Item Open Access Numerical and Experimental Investigation of Multistable Systems(2013) Tweten, Dennis JeremyThe focus of this dissertation is on phenomena exhibited by multistable systems. Two phenomena of particular importance are chaos control and stochastic resonance. In this work, both models that can predict ordered responses and experiments in which ordered responses occur are explored. In addition, parameter identification methods are presented and improved.

Chaos control, when implemented with delays, can be an effective way to stabilize unstable periodic orbits within a multistable system experiencing a chaotic response. Delayed control is easy to implement physically but greatly increases the complexity of analyzing such systems. In this work, the spectral element method was adapted to evaluate unstable periodic orbits stabilized by feedback control implemented with delays. Examples are presented for Duffing systems in which the delay is equal to the forcing period. The spectral approach is also extended to analyze the control of chaos with arbitrary delays. Control with arbitrary delays can also be used to stabilize equilibria within the chaotic response. These methods for arbitrary delays are explored in self-excited, chaotic systems.

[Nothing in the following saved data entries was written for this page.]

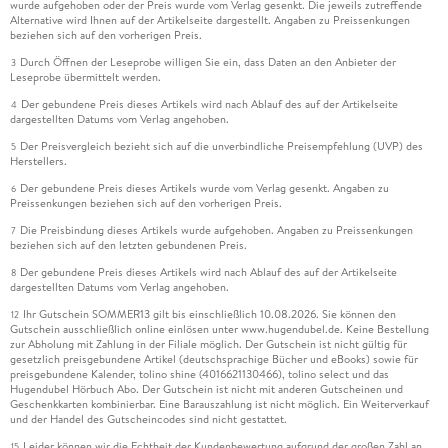
wurde aufgehoben oder der Preis wurde vom Verlag gesenkt. Die jeweils zutreffende
Alternative wird Ihnen auf der Artikelseite dargestellt. Angaben zu Preissenkungen
beziehen sich auf den vorherigen Preis.
Durch Öffnen der Leseprobe willigen Sie ein, dass Daten an den Anbieter der
3
Leseprobe übermittelt werden.
Der gebundene Preis dieses Artikels wird nach Ablauf des auf der Artikelseite
4
dargestellten Datums vom Verlag angehoben.
Der Preisvergleich bezieht sich auf die unverbindliche Preisempfehlung (UVP) des
5
Herstellers.
Der gebundene Preis dieses Artikels wurde vom Verlag gesenkt. Angaben zu
6
Preissenkungen beziehen sich auf den vorherigen Preis.
Die Preisbindung dieses Artikels wurde aufgehoben. Angaben zu Preissenkungen
7
beziehen sich auf den letzten gebundenen Preis.
Der gebundene Preis dieses Artikels wird nach Ablauf des auf der Artikelseite
8
dargestellten Datums vom Verlag angehoben.
Ihr Gutschein SOMMER13 gilt bis einschließlich 10.08.2026. Sie können den
12
Gutschein ausschließlich online einlösen unter www.hugendubel.de. Keine Bestellung
zur Abholung mit Zahlung in der Filiale möglich. Der Gutschein ist nicht gültig für
gesetzlich preisgebundene Artikel (deutschsprachige Bücher und eBooks) sowie für
preisgebundene Kalender, tolino shine (4016621130466), tolino select und das
Hugendubel Hörbuch Abo. Der Gutschein ist nicht mit anderen Gutscheinen und
Geschenkkarten kombinierbar. Eine Barauszahlung ist nicht möglich. Ein Weiterverkauf
und der Handel des Gutscheincodes sind nicht gestattet.
Leider können wir die Echtheit der Kundenbewertung aufgrund der großen Zahl an
15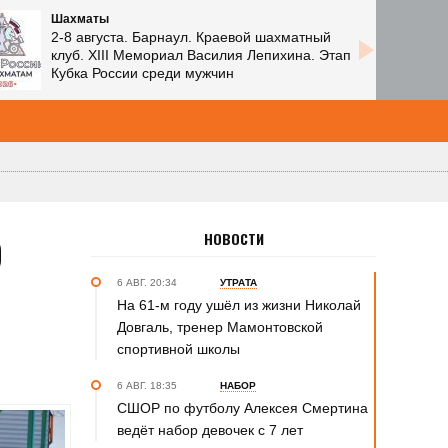
Шахматы
2-8 августа. Барнаул. Краевой шахматный
клуб. XIII Мемориал Василия Лепихина. Этап
Кубка России среди мужчин
О
НОВОСТИ
6 АВГ. 20:34
УТРАТА
На 61-м году ушёл из жизни Николай
Довгаль, тренер Мамонтовской
спортивной школы
6 АВГ. 18:35
НАБОР
СШОР по футболу Алексея Смертина
ведёт набор девочек с 7 лет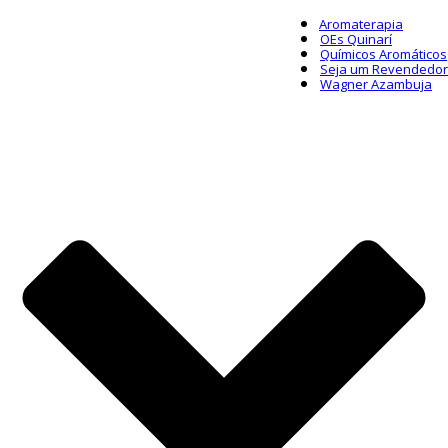
Aromaterapia
OEs Quinarí
Químicos Aromáticos
Seja um Revendedor
Wagner Azambuja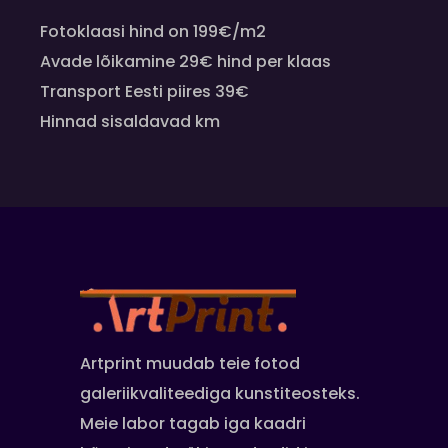
Fotoklaasi hind on 199€/m2
Avade lõikamine 29€ hind per klaas
Transport Eesti piires 39€
Hinnad sisaldavad km
Artprint muudab teie fotod
galeriikvaliteediga kunstiteosteks.
Meie labor tagab iga kaadri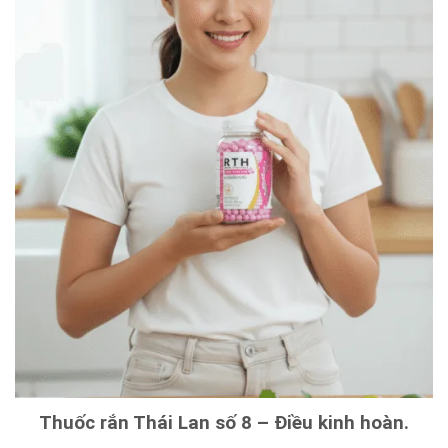
Thuốc rắn Thái Lan số 8 – Điều kinh hoàn.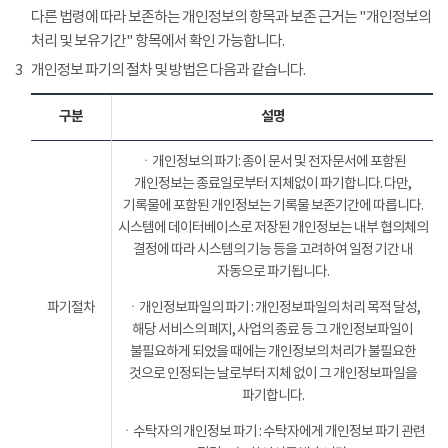
다른 법령에 따라 보존하는 개인정보의 항목과 보존 근거는 "개인정보의
처리 및 보유기간" 항목에서 확인 가능합니다.
3
개인정보 파기의 절차 및 방법은 다음과 같습니다.
구분
설명
ㆍ개인정보의 파기: 종이 문서 및 전자문서에 포함된
개인정보는 종료일로부터 지체없이 파기합니다. 다만,
기록물에 포함된 개인정보는 기록물 보존기간에 따릅니다.
시스템에 데이터베이스로 저장된 개인정보는 내부 협의체의
결정에 따라 시스템의 기능 등을 고려하여 일정 기간 내
자동으로 파기됩니다.
파기절차
ㆍ개인정보파일의 파기 : 개인정보파일의 처리 목적 달성,
해당 서비스의 폐지, 사업의 종료 등 그 개인정보파일이
불필요하게 되었을 때에는 개인정보의 처리가 불필요한
것으로 인정되는 날로부터 지체 없이 그 개인정보파일을
파기합니다.
ㆍ수탁자의 개인정보 파기 : 수탁자에게 개인정보 파기 관련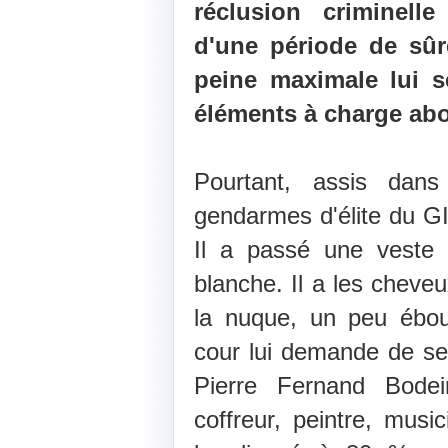
réclusion criminelle
d'une période de sûr
peine maximale lui s
éléments à charge abo
Pourtant, assis dan
gendarmes d'élite du GIP
Il a passé une veste
blanche. Il a les cheveu
la nuque, un peu ébour
cour lui demande de se
Pierre Fernand Bodei
coffreur, peintre, musi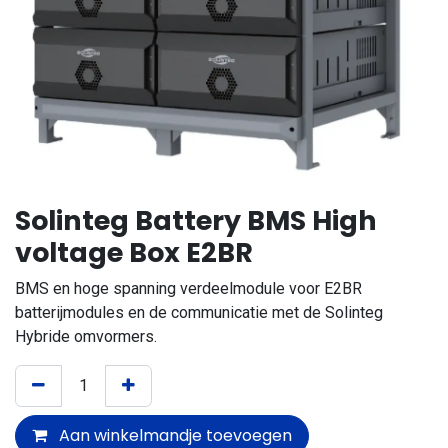
Solinteg Battery BMS High
voltage Box E2BR
BMS en hoge spanning verdeelmodule voor E2BR
batterijmodules en de communicatie met de Solinteg
Hybride omvormers.
Aan winkelmandje toevoegen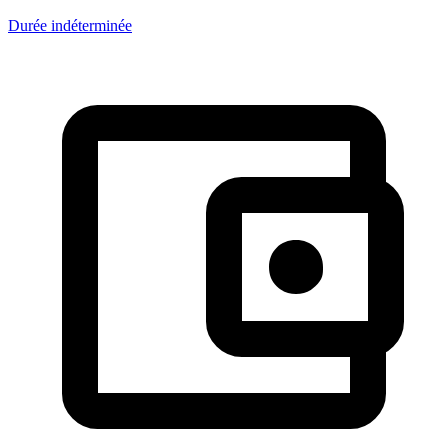
Durée indéterminée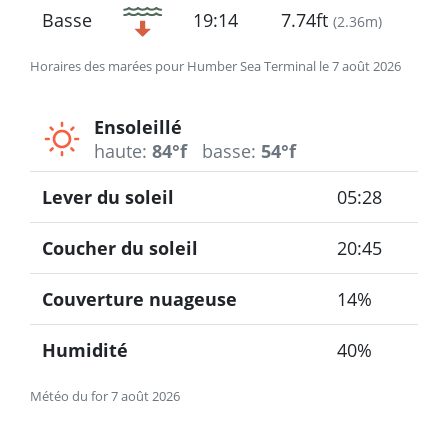
Basse
19:14
7.74ft
(
2.36m
)
Horaires des marées pour Humber Sea Terminal le 7 août 2026
Ensoleillé
haute:
84°f
basse:
54°f
Lever du soleil
05:28
Coucher du soleil
20:45
Couverture nuageuse
14%
Humidité
40%
Météo du for 7 août 2026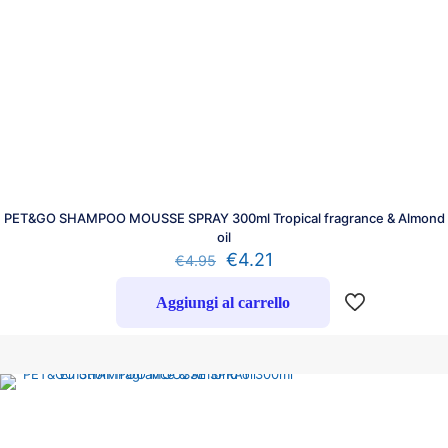
PET&GO SHAMPOO MOUSSE SPRAY 300ml Tropical fragrance & Almond
oil
€
4.21
€
4.95
Aggiungi al carrello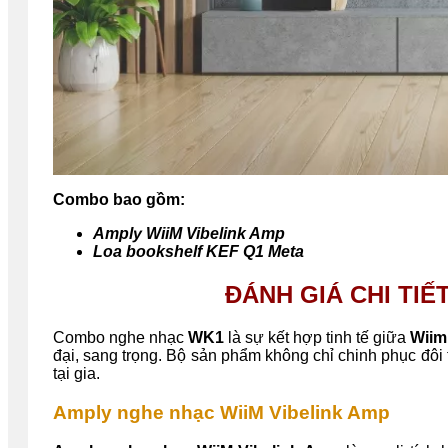
Combo bao gồm:
Amply WiiM Vibelink Amp
Loa bookshelf KEF Q1 Meta
ĐÁNH GIÁ CHI TI
Combo nghe nhạc
WK1
là sự kết hợp tinh tế giữa
Wiim
đại, sang trọng. Bộ sản phẩm không chỉ chinh phục đôi
tại gia.
Amply nghe nhạc WiiM Vibelink Amp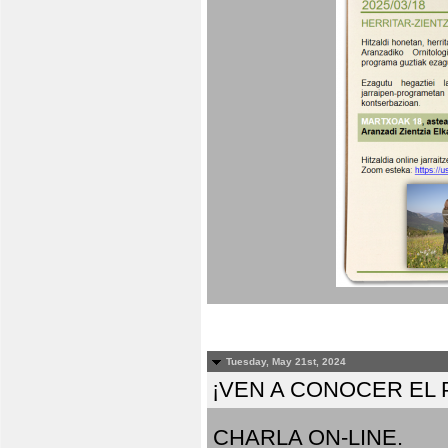
Tuesday, May 21st, 2024
¡VEN A CONOCER EL
CHARLA ON-LINE.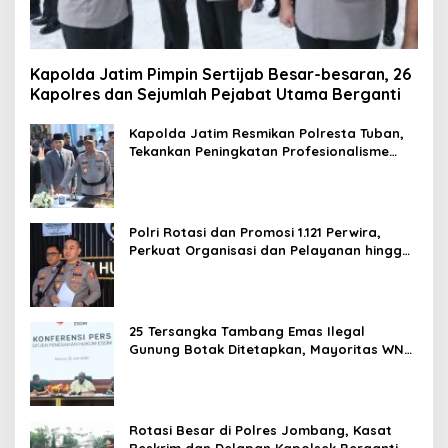
Kapolda Jatim Pimpin Sertijab Besar-besaran, 26
Kapolres dan Sejumlah Pejabat Utama Berganti
Kapolda Jatim Resmikan Polresta Tuban,
Tekankan Peningkatan Profesionalisme
dan Pelayanan Publik
Polri Rotasi dan Promosi 1.121 Perwira,
Perkuat Organisasi dan Pelayanan hingga
Pembentukan Polresta IKN
25 Tersangka Tambang Emas Ilegal
Gunung Botak Ditetapkan, Mayoritas WN
China
Rotasi Besar di Polres Jombang, Kasat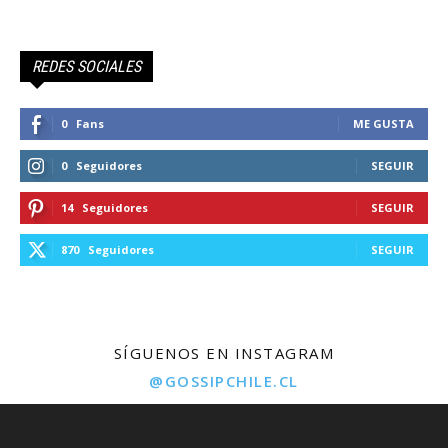
REDES SOCIALES
0
Fans
ME GUSTA
0
Seguidores
SEGUIR
14
Seguidores
SEGUIR
870
Seguidores
SEGUIR
SÍGUENOS EN INSTAGRAM
@GOSSIPCHILE.CL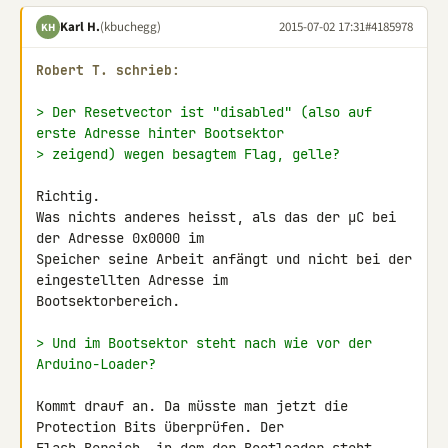
Karl H.
(kbuchegg)
2015-07-02 17:31
#4185978
KH
Robert T. schrieb:
> Der Resetvector ist "disabled" (also auf 
erste Adresse hinter Bootsektor
> zeigend) wegen besagtem Flag, gelle?
Richtig.

Was nichts anderes heisst, als das der µC bei 
der Adresse 0x0000 im 

Speicher seine Arbeit anfängt und nicht bei der 
eingestellten Adresse im 

Bootsektorbereich.

> Und im Bootsektor steht nach wie vor der 
Arduino-Loader?
Kommt drauf an. Da müsste man jetzt die 
Protection Bits überprüfen. Der 
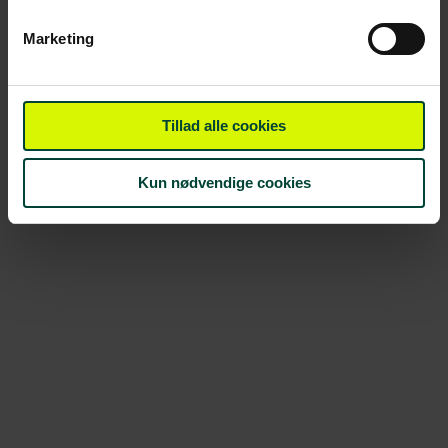
Marketing
Tillad alle cookies
Kun nødvendige cookies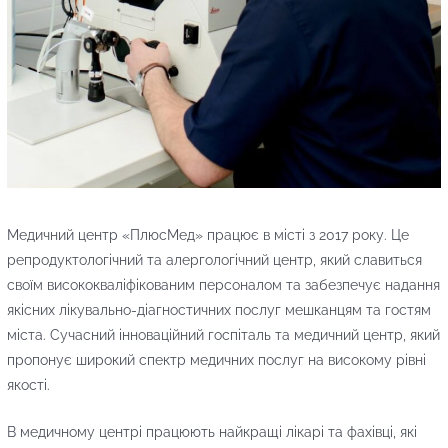
Медичний центр «ПлюсМед»
працює в місті з 2017 року. Це
репродуктологічний та алергологічний центр, який славиться
своїм висококваліфікованим персоналом та забезпечує надання
якісних лікувально-діагностичних послуг мешканцям та гостям
міста. Сучасний інноваційний госпіталь та медичний центр, який
пропонує широкий спектр медичних послуг на високому рівні
якості.
В медичному центрі працюють найкращі лікарі та фахівці, які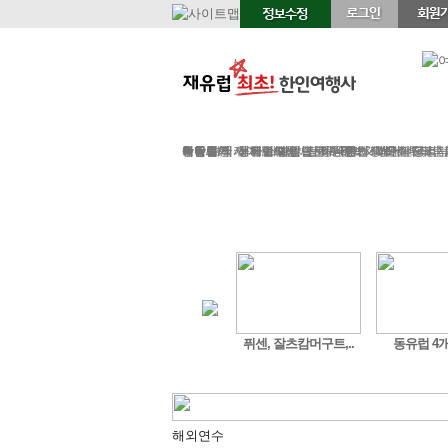
정기여행
연휴여행
북유럽/아
서유럽
부활절
북유럽/러시아
그리스/터키
한국/미국
박람회
독일여행
항공.호텔.열차
여행후기
예약문의
동유럽/발칸
성탄절/연말연시
해외연수
가이드&차량
포토앨범
자주하는 질문
테마여행
스페인/포르투갈
아이슬란드 Fire & Ice
전시/공연
여행정보
동서유럽
허니문
예약 대행 서비스
이벤트/시즌투어
승차장소
이집트
레저
VIP 의전
가이드 컬
런던/파리 
공지
맞춤
대학과 낭만의 도시 ..
퓌센, 잘츠캄머구트,..
동유럽 4개
해외연수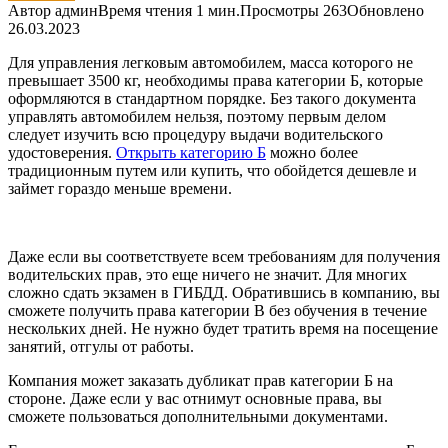
Автор
админ
Время чтения
1 мин.
Просмотры
263
Обновлено
26.03.2023
Для управления легковым автомобилем, масса которого не
превышает 3500 кг, необходимы права категории Б, которые
оформляются в стандартном порядке. Без такого документа
управлять автомобилем нельзя, поэтому первым делом
следует изучить всю процедуру выдачи водительского
удостоверения.
Открыть категорию Б
можно более
традиционным путем или купить, что обойдется дешевле и
займет гораздо меньше времени.
Даже если вы соответствуете всем требованиям для получения
водительских прав, это еще ничего не значит. Для многих
сложно сдать экзамен в ГИБДД. Обратившись в компанию, вы
сможете получить права категории В без обучения в течение
нескольких дней. Не нужно будет тратить время на посещение
занятий, отгулы от работы.
Компания может заказать дубликат прав категории Б на
стороне. Даже если у вас отнимут основные права, вы
сможете пользоваться дополнительными документами.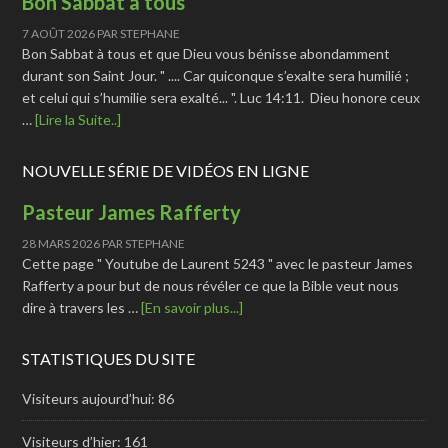
Bon Sabbat à tous
7 AOÛT 2026
PAR
STEPHANE
Bon Sabbat à tous et que Dieu vous bénisse abondamment
durant son Saint Jour. " .... Car quiconque s’exalte sera humilié ;
et celui qui s’humilie sera exalté... ". Luc 14:11. Dieu honore ceux
…
[Lire la Suite..]
NOUVELLE SÉRIE DE VIDÉOS EN LIGNE
Pasteur James Rafferty
28 MARS 2026
PAR
STEPHANE
Cette page " Youtube de Laurent 5243 " avec le pasteur James
Rafferty a pour but de nous révéler ce que la Bible veut nous
dire à travers les …
[En savoir plus...]
STATISTIQUES DU SITE
Visiteurs aujourd’hui:
86
Visiteurs d’hier:
161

Stochastic resonance occurs in multistable systems when an increase in noise results in an ordered response. It is well known that noise excitation of multistable systems results in the system escaping from potential wells or switching between wells. In stochastic resonance, a small external signal is amplified due to these switching events. Methods for modeling stochastic resonance in both underdamped and overdamped systems are presented. In addition, stochastic resonance in a bistable, composite beam excited by colored noise is investigated experimentally. The experimental results are compared with analytical models, and the effect of modal masses on the analytical expressions is explored. Finally, an alternative approach for calculating the effect of colored noise excitation is proposed.

In order to implement analysis methods related to delay differential equations or stochastic resonance, the parameters of the system must be known in advance or determined experimentally. Parameter identification methods provide a natural connection between experiment and theory. In this work, the harmonic balance parameter identification method was applied to beam energy harvesters and is improved using weighting matrices. The method has been applied to a nonlinear, bistable, piezoelectric beam with a tip mass. Then, an experimental method of determining the number of restoring force coefficients necessary to accurately model the systems was demonstrated. The harmonic balance method was also applied to a bistable, beam system undergoing stochastic resonance. Finally, a new weighting strategy is presented based on the signal to noise ratio of each harmonic.